_To do_
All entries below are to be reproduced precisely as they stand, without the pictures.

_Provided information_
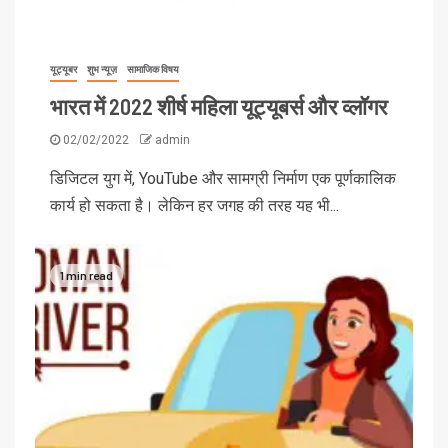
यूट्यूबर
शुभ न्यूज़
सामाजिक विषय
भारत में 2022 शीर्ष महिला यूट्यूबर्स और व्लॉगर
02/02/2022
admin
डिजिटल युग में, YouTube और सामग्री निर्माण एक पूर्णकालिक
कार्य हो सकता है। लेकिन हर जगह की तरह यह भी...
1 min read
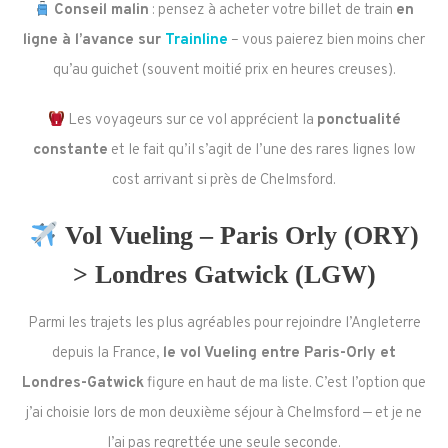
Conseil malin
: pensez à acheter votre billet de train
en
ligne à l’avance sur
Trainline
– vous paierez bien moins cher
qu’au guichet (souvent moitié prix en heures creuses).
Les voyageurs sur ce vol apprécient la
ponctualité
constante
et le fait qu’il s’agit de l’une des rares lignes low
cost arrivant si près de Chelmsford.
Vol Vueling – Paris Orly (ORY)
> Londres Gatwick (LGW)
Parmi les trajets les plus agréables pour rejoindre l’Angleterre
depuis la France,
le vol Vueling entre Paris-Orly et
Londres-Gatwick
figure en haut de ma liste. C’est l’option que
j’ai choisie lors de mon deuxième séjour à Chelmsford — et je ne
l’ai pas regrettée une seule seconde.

_Output for this task_
यूट्यूबर
शुभ न्यूज़
सामाजिक विषय
भारत में 2022 शीर्ष महिला यूट्यूबर्स और व्लॉगर
02/02/2022
admin
डिजिटल युग में, YouTube और सामग्री निर्माण एक पूर्णकालिक
कार्य हो सकता है। लेकिन हर जगह की तरह यह भी...
1 min read
Conseil malin
: pensez à acheter votre billet de train
en
ligne à l’avance sur
Trainline
– vous paierez bien moins cher
qu’au guichet (souvent moitié prix en heures creuses).
Les voyageurs sur ce vol apprécient la
ponctualité
constante
et le fait qu’il s’agit de l’une des rares lignes low
cost arrivant si près de Chelmsford.
Vol Vueling – Paris Orly (ORY)
> Londres Gatwick (LGW)
Parmi les trajets les plus agréables pour rejoindre l’Angleterre
depuis la France,
le vol Vueling entre Paris-Orly et
Londres-Gatwick
figure en haut de ma liste. C’est l’option que
j’ai choisie lors de mon deuxième séjour à Chelmsford — et je ne
l’ai pas regrettée une seule seconde.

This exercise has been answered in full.